Master Data‑Driven Neural Operators: DeepONet, POD‑DeepONet, FNO‑2D and Time‑Stepping FNO‑1D in One Tutorial

This tutorial presents a comprehensive JAX implementation and analysis of four neural‑operator methods—standard DeepONet, POD‑DeepONet, 2‑D Fourier Neural Operator, and time‑stepping 1‑D FNO—applied to the 1‑D advection equation, comparing their mathematical foundations, parameter counts, training efficiency, and prediction accuracy.

AI Agent Research Hub
AI Agent Research Hub
AI Agent Research Hub
Master Data‑Driven Neural Operators: DeepONet, POD‑DeepONet, FNO‑2D and Time‑Stepping FNO‑1D in One Tutorial

Problem definition

The benchmark is the one‑dimensional advection equation with periodic boundary conditions and a random square‑wave initial condition. The learning task is to approximate the solution operator that maps the initial condition (input function) to the full space‑time solution (output function), enabling a “train once, infer many times” workflow.

Method 1 – DeepONet

DeepONet implements the universal approximation theorem for operators (Chen & Chen, 1995) by decomposing the operator into a branch network that encodes the input function at sensor points and a trunk network that encodes the query location. The output is the inner product of the two latent vectors plus a bias:

class DeepONetCartesianProd(nn.Module):
    @nn.compact
    def __call__(self, u0, xt):
        branch_out = BranchNet(512, 512)(u0)   # (batch, 512)
        trunk_out  = TrunkNet(512, 512)(xt)   # (n_points, 512)
        out = jnp.einsum('bp,np->bn', branch_out, trunk_out)
        bias = self.param('bias', nn.initializers.zeros, (1,))
        return out + bias

The einsum computes the Cartesian product of every sample with every query point, producing the full output field in a single forward pass.

Method 2 – POD‑DeepONet

POD‑DeepONet first applies Proper Orthogonal Decomposition (PCA) to the training outputs, retaining the first 39 modes (99.99 % variance).
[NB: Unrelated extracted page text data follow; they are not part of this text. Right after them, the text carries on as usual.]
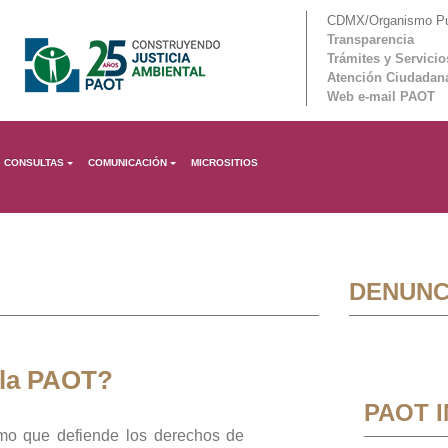
CDMX/Organismo Púb
Transparencia
Trámites y Servicio
Atención Ciudadan
Web e-mail PAOT
CONSULTAS
COMUNICACIÓN
MICROSITIOS
DENUNC
 la PAOT?
PAOT 
mo que defiende los derechos de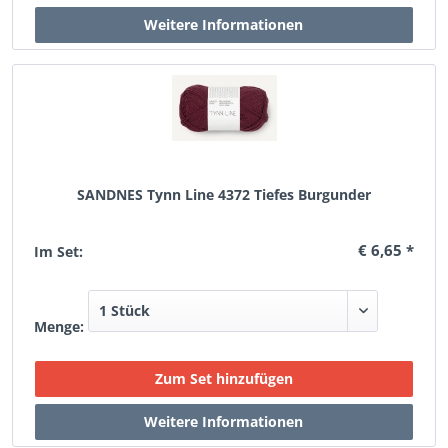
SANDNES Tynn Line 4372 Tiefes Burgunder
€ 6,65 *
Im Set:
Menge:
The high‑dimensional output is thus reduced to a low‑dimensional coefficient vector. The branch network learns the mapping from the input function to these coefficients, and the full solution is reconstructed by multiplying the learned coefficients with the pre‑computed basis functions:

# PCA preprocessing (run once before training)
pca = PCA(n_components=0.9999)
pca.fit(y_train)               # y_train: (1000, 1600)
pod_basis = pca.components_.T   # (1600, 39)
output_mean = pca.mean_          # (1600,)
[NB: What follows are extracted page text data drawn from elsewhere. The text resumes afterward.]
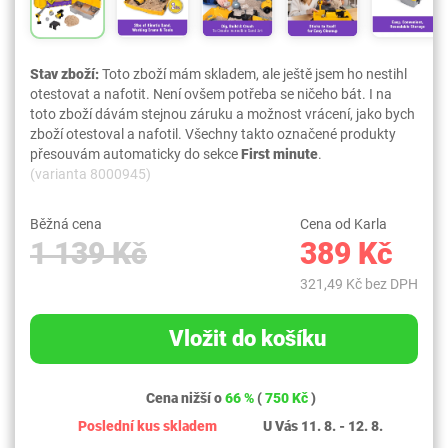
Stav zboží:
Toto zboží mám skladem, ale ještě jsem ho nestihl
otestovat a nafotit. Není ovšem potřeba se ničeho bát. I na
toto zboží dávám stejnou záruku a možnost vrácení, jako bych
zboží otestoval a nafotil. Všechny takto označené produkty
přesouvám automaticky do sekce
First minute
.
(varianta 8000945)
Běžná cena
Cena od Karla
1 139 Kč
389 Kč
321,49 Kč bez DPH
Vložit do košíku
Cena nižší o
66 %
(
750 Kč
)
Poslední kus skladem
U Vás 11. 8. - 12. 8.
class PODDeepONet(nn.Module):
    @nn.compact
    def __call__(self, u0):
        branch_out = BranchNet(512, n_components)(u0)   # (batch, 39)
        out = jnp.einsum('bi,ni->bn', branch_out, self.pod_basis)
        return out / self.n_components + self.output_mean[None, :]

Because the basis already captures the dominant variation of the solution space, the learning task becomes substantially easier.

Method 3 – Fourier Neural Operator (FNO‑2D)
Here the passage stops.